### Exercise prompt
How many of the lines below hold the word "иски"? Answer only with the number.

[[ Data for the task, beginning ]]

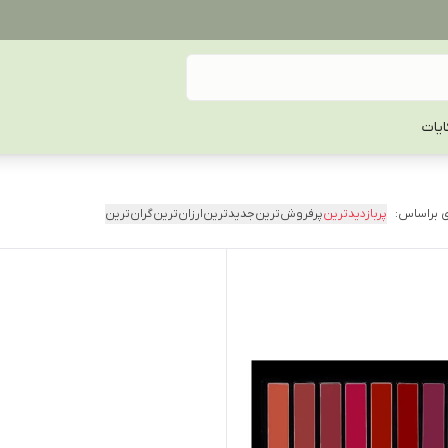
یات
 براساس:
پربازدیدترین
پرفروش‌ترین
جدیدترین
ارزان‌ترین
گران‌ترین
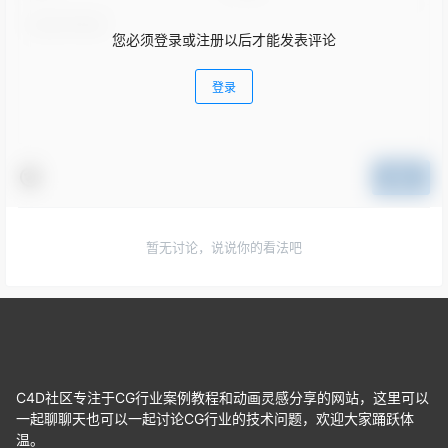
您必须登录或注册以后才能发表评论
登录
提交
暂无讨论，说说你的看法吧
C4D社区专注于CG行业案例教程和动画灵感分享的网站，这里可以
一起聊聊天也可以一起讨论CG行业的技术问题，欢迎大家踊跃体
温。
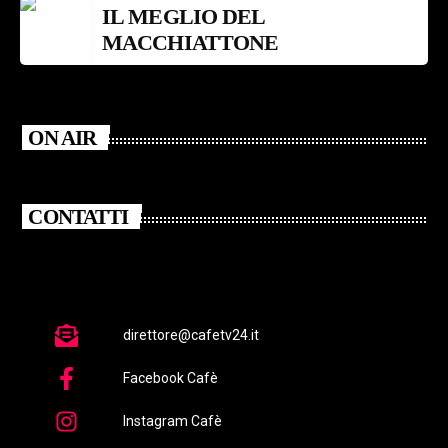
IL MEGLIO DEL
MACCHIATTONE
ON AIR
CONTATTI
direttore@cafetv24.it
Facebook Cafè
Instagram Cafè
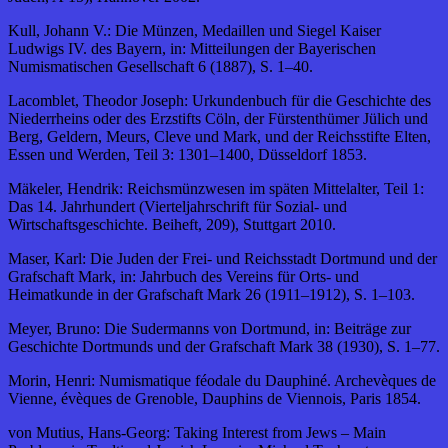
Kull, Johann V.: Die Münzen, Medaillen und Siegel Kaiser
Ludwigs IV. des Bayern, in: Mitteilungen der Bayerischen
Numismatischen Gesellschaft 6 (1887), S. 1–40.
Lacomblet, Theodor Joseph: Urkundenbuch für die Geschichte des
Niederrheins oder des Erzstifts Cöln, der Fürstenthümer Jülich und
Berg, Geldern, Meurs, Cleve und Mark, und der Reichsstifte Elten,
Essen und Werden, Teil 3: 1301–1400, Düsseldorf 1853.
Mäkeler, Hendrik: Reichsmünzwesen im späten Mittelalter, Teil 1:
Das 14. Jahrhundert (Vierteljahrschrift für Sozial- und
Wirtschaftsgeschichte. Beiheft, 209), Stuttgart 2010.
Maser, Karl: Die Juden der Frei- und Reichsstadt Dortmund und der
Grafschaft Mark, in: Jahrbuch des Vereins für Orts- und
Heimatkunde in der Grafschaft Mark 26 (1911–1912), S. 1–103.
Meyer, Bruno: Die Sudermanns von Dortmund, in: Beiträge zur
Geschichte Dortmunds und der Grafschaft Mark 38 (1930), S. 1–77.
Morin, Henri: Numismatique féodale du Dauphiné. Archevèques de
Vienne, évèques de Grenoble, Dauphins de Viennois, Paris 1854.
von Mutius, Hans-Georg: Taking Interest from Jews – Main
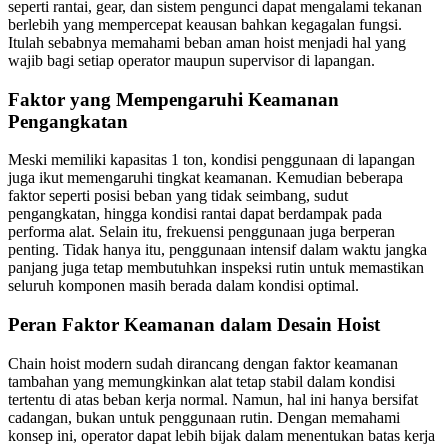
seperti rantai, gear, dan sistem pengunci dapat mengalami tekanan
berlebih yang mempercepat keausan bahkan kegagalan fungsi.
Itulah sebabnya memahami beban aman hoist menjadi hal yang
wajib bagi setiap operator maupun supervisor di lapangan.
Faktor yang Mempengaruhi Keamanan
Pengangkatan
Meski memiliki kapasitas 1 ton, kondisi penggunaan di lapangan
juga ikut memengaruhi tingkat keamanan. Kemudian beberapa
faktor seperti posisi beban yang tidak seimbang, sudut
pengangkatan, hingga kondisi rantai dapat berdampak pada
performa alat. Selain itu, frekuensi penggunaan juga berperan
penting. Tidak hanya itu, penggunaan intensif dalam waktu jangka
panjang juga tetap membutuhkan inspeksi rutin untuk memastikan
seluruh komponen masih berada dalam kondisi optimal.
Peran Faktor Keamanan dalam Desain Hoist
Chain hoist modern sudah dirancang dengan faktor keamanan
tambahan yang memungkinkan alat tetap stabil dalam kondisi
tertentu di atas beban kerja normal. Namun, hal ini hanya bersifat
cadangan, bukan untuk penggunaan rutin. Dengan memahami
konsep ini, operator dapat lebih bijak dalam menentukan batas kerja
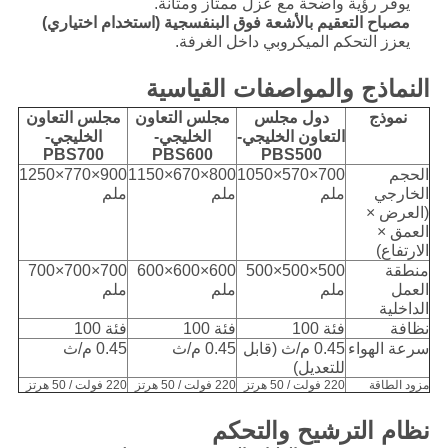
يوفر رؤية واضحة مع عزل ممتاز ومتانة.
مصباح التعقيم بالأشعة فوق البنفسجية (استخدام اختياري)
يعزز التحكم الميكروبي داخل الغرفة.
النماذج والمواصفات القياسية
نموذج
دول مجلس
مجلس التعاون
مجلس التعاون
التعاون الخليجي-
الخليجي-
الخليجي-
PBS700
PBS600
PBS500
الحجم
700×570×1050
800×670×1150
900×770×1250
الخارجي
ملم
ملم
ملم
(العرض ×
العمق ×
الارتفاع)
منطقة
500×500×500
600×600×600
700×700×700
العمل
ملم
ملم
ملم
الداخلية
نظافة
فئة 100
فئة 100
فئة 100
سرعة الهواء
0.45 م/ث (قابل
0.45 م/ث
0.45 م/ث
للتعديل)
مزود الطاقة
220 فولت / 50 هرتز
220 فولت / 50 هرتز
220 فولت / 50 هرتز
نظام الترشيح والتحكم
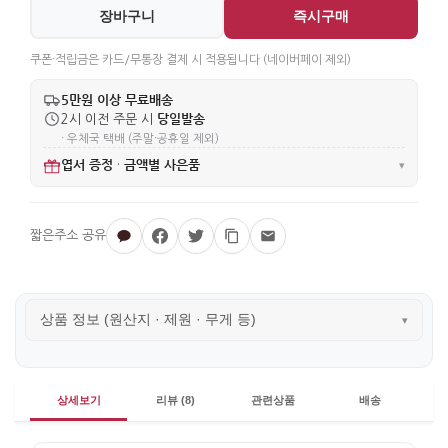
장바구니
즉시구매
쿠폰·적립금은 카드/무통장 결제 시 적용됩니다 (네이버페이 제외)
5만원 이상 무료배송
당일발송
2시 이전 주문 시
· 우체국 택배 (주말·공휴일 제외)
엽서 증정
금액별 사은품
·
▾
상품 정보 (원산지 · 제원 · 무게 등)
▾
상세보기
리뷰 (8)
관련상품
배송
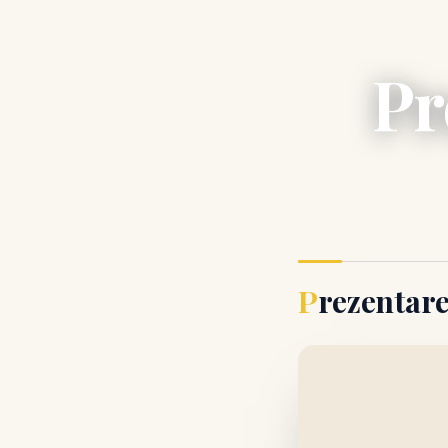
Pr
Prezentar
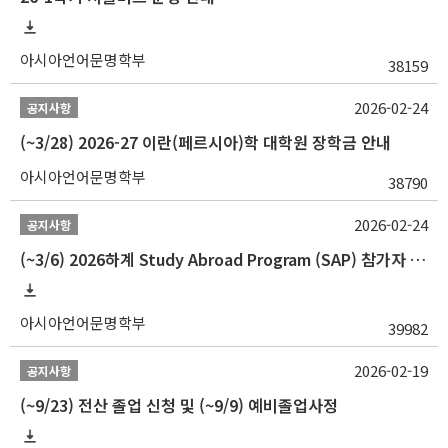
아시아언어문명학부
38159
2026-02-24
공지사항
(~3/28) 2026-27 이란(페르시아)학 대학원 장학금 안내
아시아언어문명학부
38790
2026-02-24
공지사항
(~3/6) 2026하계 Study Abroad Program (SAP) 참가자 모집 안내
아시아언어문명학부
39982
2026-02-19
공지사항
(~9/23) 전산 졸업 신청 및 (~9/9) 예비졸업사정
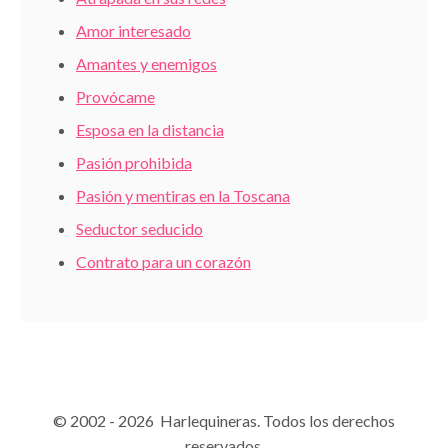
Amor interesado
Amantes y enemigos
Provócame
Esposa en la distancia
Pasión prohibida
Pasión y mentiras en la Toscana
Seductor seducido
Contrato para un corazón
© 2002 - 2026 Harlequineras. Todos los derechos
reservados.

[[ Data for the task, end ]]
[[ Data for the task, beginning ]]

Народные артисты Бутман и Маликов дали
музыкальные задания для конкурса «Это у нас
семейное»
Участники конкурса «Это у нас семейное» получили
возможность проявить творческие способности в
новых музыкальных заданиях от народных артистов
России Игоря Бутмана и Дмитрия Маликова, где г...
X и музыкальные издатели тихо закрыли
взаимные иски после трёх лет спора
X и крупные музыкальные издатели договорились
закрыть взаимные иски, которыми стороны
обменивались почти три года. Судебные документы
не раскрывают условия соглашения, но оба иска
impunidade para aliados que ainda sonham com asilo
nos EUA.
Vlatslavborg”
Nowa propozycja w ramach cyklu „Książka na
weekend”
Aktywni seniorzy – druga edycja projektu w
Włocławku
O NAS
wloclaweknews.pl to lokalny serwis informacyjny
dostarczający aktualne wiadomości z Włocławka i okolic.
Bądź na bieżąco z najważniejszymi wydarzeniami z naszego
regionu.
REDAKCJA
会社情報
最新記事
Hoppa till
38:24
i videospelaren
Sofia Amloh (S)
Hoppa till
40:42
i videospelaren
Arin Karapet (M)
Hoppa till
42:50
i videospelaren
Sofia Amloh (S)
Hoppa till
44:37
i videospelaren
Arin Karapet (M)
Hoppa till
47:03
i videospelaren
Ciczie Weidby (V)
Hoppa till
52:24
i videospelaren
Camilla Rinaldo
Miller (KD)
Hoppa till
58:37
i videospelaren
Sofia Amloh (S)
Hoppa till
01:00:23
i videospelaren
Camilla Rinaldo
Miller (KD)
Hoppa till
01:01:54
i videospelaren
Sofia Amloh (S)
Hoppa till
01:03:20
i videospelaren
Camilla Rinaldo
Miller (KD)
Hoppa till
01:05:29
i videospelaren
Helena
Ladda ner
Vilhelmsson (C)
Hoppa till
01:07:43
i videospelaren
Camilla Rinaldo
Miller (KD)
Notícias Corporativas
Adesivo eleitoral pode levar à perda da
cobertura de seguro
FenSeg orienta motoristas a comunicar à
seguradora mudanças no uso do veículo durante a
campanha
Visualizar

[[ Data for the task, end ]]

### Answer below
2